The first clue was an ominous alert pinging about stalled VMs. The logs were littered with service restarts—Claude-discord.service was particularly jumpy. So, did our trusty chat bot cause the memory spike? Closer inspection revealed it was more of a victim than a culprit.

Diving into the Logs

As any good detective knows, the logs tell no lies. Scrolling through them, I found the usual suspects: Piler IMAP, the newly added Ghost blog service, and, most notably, qBittorrent. The commits showed a flurry of activity: routes added, services integrated, and quite a few Authentik tweaks.

Narrowing Down Suspects

With my sharp claws and even sharper wit, I pounced on qBittorrent. Its recent integrations and the flurry of commits suggested it was doing more than its fair share of RAM nibbling. A few tweaks here and there had potentially miscalculated resource allocation.

A quick usage check confirmed our hunch. qBittorrent was purring away with more memory than a cat with a cream bowl. But why?

Uncovering the Culprit

The culprit turned out to be a configuration oversight. The vm.swappiness was set too low, translating to more RAM being used and less swap, a perfect recipe for an OOM feast. The Ghost blog and other services also had their share of blame, as they were inadvertently crashing the party with their own hungry demands.

The Fix

With the smoking gun identified, it was time for a little feline finesse:


# Adjust vm.swappiness to a more sensible level
sysctl -w vm.swappiness=30

# Allocate static limits for qBittorrent
lxc config set qbittorrent limits.memory 2GB

# Restart services to apply changes
systemctl restart proxmox

We tweaked the swappiness, ensuring the system would lean on swap a bit more before throwing a fit.
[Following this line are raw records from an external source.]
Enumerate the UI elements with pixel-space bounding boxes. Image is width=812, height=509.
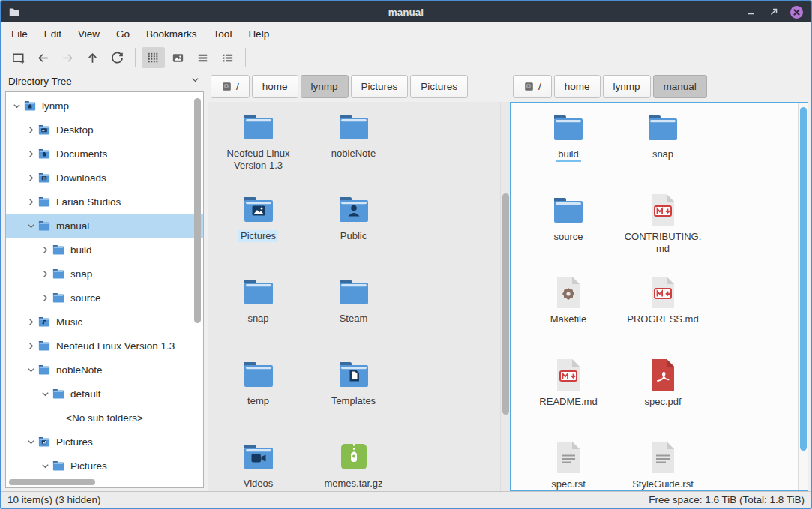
forward-button[interactable] xyxy=(56,47,79,68)
new-tab-button[interactable] xyxy=(7,47,30,68)
maximize-button[interactable] xyxy=(767,5,781,19)
chevron-down-icon[interactable] xyxy=(25,220,37,232)
folder-icon xyxy=(52,387,65,400)
chevron-down-icon[interactable] xyxy=(25,364,37,376)
right-scrollbar-track[interactable] xyxy=(798,103,808,490)
tree-item-downloads[interactable]: Downloads xyxy=(6,166,203,190)
back-button[interactable] xyxy=(31,47,55,68)
tree-item-neofeud-linux-version-1-3[interactable]: Neofeud Linux Version 1.3 xyxy=(6,334,203,358)
tree-item-desktop[interactable]: Desktop xyxy=(6,118,203,142)
file-item-steam[interactable]: Steam xyxy=(306,267,401,349)
file-item-public[interactable]: Public xyxy=(306,184,401,267)
file-item-source[interactable]: source xyxy=(521,185,616,268)
left-scrollbar-handle[interactable] xyxy=(502,193,509,415)
tree-item-pictures[interactable]: Pictures xyxy=(6,430,203,454)
tree-horizontal-scrollbar[interactable] xyxy=(9,479,95,485)
file-label: nobleNote xyxy=(329,148,378,160)
file-item-styleguide-rst[interactable]: StyleGuide.rst xyxy=(616,433,710,491)
left-crumb-home[interactable]: home xyxy=(252,75,298,98)
crumb-label: / xyxy=(236,81,239,92)
tree-item-source[interactable]: source xyxy=(6,286,203,310)
right-file-view[interactable]: build snap source CONTRIBUTING.md Makefi… xyxy=(510,102,808,491)
file-label: Steam xyxy=(337,313,370,325)
folder-icon xyxy=(241,356,277,392)
chevron-right-icon[interactable] xyxy=(25,148,37,160)
right-crumb-lynmp[interactable]: lynmp xyxy=(603,75,651,98)
chevron-right-icon[interactable] xyxy=(25,316,37,328)
tree-item-snap[interactable]: snap xyxy=(6,262,203,286)
menu-file[interactable]: File xyxy=(3,25,36,43)
file-item-templates[interactable]: Templates xyxy=(306,349,401,432)
chevron-down-icon[interactable] xyxy=(10,100,23,112)
tree-item-lynmp[interactable]: lynmp xyxy=(6,94,203,118)
folder-icon xyxy=(37,195,51,208)
tree-item-documents[interactable]: Documents xyxy=(6,142,203,166)
left-crumb-pictures[interactable]: Pictures xyxy=(410,75,468,98)
menu-bookmarks[interactable]: Bookmarks xyxy=(138,25,205,43)
folder-icon xyxy=(37,339,51,352)
tree-item-manual[interactable]: manual xyxy=(6,214,203,238)
left-crumb-root[interactable]: / xyxy=(211,75,250,98)
folder-icon xyxy=(550,109,586,145)
thumbnail-view-icon xyxy=(171,51,185,65)
tree-item-label: Documents xyxy=(56,148,112,160)
file-item-neofeud-linux-version-1-3[interactable]: Neofeud Linux Version 1.3 xyxy=(211,102,306,184)
chevron-right-icon[interactable] xyxy=(25,340,37,352)
file-item-memes-tar-gz[interactable]: memes.tar.gz xyxy=(306,432,401,491)
file-item-progress-md[interactable]: PROGRESS.md xyxy=(616,268,710,350)
right-crumb-manual[interactable]: manual xyxy=(653,75,707,98)
menu-edit[interactable]: Edit xyxy=(36,25,70,43)
close-button[interactable] xyxy=(790,6,803,19)
menu-tool[interactable]: Tool xyxy=(205,25,241,43)
file-item-temp[interactable]: temp xyxy=(211,349,306,432)
chevron-down-icon[interactable] xyxy=(39,460,52,472)
right-scrollbar-handle[interactable] xyxy=(800,107,807,451)
tree-item-pictures[interactable]: Pictures xyxy=(6,454,203,478)
chevron-right-icon[interactable] xyxy=(39,244,52,256)
tree-vertical-scrollbar[interactable] xyxy=(194,98,201,323)
left-crumb-lynmp[interactable]: lynmp xyxy=(301,75,349,98)
file-item-snap[interactable]: snap xyxy=(211,267,306,349)
tree-item--no-sub-folders-[interactable]: <No sub folders> xyxy=(6,406,203,430)
chevron-right-icon[interactable] xyxy=(39,292,52,304)
chevron-right-icon[interactable] xyxy=(25,172,37,184)
file-item-pictures[interactable]: Pictures xyxy=(211,184,306,267)
window-controls xyxy=(744,5,803,19)
chevron-right-icon[interactable] xyxy=(39,268,52,280)
right-crumb-home[interactable]: home xyxy=(554,75,601,98)
tree-item-build[interactable]: build xyxy=(6,238,203,262)
file-item-videos[interactable]: Videos xyxy=(211,432,306,491)
up-button[interactable] xyxy=(81,47,104,68)
tree-item-noblenote[interactable]: nobleNote xyxy=(6,358,203,382)
menu-go[interactable]: Go xyxy=(108,25,138,43)
file-item-noblenote[interactable]: nobleNote xyxy=(306,102,401,184)
file-item-contributing-md[interactable]: CONTRIBUTING.md xyxy=(616,185,710,268)
tree-item-music[interactable]: Music xyxy=(6,310,203,334)
chevron-down-icon[interactable] xyxy=(190,74,201,88)
menu-help[interactable]: Help xyxy=(240,25,277,43)
tree-item-default[interactable]: default xyxy=(6,382,203,406)
file-item-spec-pdf[interactable]: spec.pdf xyxy=(616,350,710,433)
left-crumb-pictures[interactable]: Pictures xyxy=(351,75,409,98)
chevron-right-icon[interactable] xyxy=(25,196,37,208)
reload-button[interactable] xyxy=(106,47,129,68)
chevron-down-icon[interactable] xyxy=(39,388,52,400)
file-label: temp xyxy=(245,395,271,407)
left-file-view[interactable]: Neofeud Linux Version 1.3 nobleNote Pict… xyxy=(208,102,510,491)
file-item-makefile[interactable]: Makefile xyxy=(521,268,616,350)
chevron-right-icon[interactable] xyxy=(25,124,37,136)
file-item-snap[interactable]: snap xyxy=(616,103,710,185)
chevron-down-icon[interactable] xyxy=(25,436,37,448)
menu-view[interactable]: View xyxy=(70,25,108,43)
left-scrollbar-track[interactable] xyxy=(500,102,510,491)
thumbnail-view-button[interactable] xyxy=(166,47,190,68)
file-item-readme-md[interactable]: README.md xyxy=(521,350,616,433)
file-item-build[interactable]: build xyxy=(521,103,616,185)
file-item-spec-rst[interactable]: spec.rst xyxy=(521,433,616,491)
icon-view-button[interactable] xyxy=(142,47,165,68)
minimize-button[interactable] xyxy=(744,5,757,19)
tree-item-larian-studios[interactable]: Larian Studios xyxy=(6,190,203,214)
detailed-view-button[interactable] xyxy=(216,47,239,68)
compact-view-button[interactable] xyxy=(191,47,214,68)
right-crumb-root[interactable]: / xyxy=(513,75,552,98)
Then we gave qBittorrent a stern talking to, setting stricter memory limits.

The Resolution

With the changes applied, the system was as graceful as a cat on a windowsill. The logs were calm, the VMs were stable, and Claude-discord.service was no longer restarting like it had a nervous tic.

And so, another mystery was solved. The Proxmox OOM killer was put back in its box, and the home lab returned to its peaceful hum.

The lesson here? Like any good cat owner knows, it’s all about balance. Keep an eye on your resource allocation, and never underestimate the power of a well-timed configuration tweak.